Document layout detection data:
=== Section Start ===

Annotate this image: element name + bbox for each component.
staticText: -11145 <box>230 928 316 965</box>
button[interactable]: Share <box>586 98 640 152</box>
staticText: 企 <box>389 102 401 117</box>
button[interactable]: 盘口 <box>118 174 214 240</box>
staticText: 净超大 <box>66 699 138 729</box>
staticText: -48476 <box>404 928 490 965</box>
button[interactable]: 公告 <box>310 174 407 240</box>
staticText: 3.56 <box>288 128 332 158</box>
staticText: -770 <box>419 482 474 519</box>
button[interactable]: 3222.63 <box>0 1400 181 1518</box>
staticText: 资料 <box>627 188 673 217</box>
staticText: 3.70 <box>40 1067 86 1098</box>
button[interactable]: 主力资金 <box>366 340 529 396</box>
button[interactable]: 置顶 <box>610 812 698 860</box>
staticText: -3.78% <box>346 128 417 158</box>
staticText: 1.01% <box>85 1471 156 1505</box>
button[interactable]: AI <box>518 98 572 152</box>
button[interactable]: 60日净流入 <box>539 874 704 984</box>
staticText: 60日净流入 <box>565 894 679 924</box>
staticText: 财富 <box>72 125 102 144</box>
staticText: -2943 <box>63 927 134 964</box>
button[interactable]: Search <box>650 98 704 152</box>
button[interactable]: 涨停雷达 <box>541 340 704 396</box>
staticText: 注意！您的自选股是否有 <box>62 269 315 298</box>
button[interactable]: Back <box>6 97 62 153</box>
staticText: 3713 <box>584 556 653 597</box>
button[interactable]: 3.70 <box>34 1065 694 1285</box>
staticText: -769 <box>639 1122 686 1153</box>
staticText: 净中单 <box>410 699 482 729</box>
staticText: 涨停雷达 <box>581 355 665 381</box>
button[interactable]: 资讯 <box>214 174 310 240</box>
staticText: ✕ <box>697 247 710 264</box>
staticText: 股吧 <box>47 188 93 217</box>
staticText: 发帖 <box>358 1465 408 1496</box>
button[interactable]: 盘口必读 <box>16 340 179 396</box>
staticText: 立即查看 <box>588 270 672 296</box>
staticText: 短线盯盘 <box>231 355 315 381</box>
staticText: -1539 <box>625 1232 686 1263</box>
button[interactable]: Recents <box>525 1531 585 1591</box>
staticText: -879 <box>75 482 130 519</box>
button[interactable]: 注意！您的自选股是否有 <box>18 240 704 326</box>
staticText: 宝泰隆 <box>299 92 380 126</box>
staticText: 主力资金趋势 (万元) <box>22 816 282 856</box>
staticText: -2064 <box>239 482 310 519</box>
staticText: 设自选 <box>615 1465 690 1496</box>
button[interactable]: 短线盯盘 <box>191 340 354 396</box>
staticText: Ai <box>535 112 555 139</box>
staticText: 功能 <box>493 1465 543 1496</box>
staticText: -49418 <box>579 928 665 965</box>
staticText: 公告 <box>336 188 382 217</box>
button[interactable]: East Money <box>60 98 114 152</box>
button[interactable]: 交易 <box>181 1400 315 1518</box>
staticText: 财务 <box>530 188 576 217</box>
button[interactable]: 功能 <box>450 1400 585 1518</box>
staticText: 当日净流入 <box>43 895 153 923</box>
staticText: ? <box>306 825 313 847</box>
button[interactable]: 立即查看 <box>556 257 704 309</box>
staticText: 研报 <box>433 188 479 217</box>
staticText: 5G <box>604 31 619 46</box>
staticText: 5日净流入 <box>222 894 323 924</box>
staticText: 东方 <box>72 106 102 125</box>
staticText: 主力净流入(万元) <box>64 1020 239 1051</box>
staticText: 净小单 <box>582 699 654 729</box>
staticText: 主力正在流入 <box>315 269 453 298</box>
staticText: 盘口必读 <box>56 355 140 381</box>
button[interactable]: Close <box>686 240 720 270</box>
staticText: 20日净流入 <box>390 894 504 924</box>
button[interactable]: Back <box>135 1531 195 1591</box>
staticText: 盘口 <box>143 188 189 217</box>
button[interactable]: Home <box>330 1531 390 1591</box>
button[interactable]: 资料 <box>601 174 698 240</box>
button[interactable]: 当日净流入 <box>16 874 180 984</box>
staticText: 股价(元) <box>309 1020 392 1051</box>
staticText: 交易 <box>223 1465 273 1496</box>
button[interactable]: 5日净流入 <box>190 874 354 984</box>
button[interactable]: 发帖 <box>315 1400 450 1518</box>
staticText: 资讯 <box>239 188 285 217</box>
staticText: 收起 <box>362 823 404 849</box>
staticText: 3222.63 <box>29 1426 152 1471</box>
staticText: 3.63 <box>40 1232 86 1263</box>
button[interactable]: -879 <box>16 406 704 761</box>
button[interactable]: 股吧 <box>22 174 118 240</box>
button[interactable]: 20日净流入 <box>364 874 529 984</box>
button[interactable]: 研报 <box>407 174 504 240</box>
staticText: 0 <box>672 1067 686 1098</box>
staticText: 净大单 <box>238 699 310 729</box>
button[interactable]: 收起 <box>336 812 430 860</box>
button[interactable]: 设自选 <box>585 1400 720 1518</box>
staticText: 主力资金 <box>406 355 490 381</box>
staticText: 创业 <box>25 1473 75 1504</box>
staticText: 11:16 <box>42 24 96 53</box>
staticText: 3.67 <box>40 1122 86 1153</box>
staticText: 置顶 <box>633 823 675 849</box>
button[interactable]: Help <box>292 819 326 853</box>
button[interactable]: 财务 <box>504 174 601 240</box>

=== Section End ===

## Task instructions
Using the records above, pull out each line where the word "Back" occurs.

## Written solution
button[interactable]: Back <box>6 97 62 153</box>
button[interactable]: Back <box>135 1531 195 1591</box>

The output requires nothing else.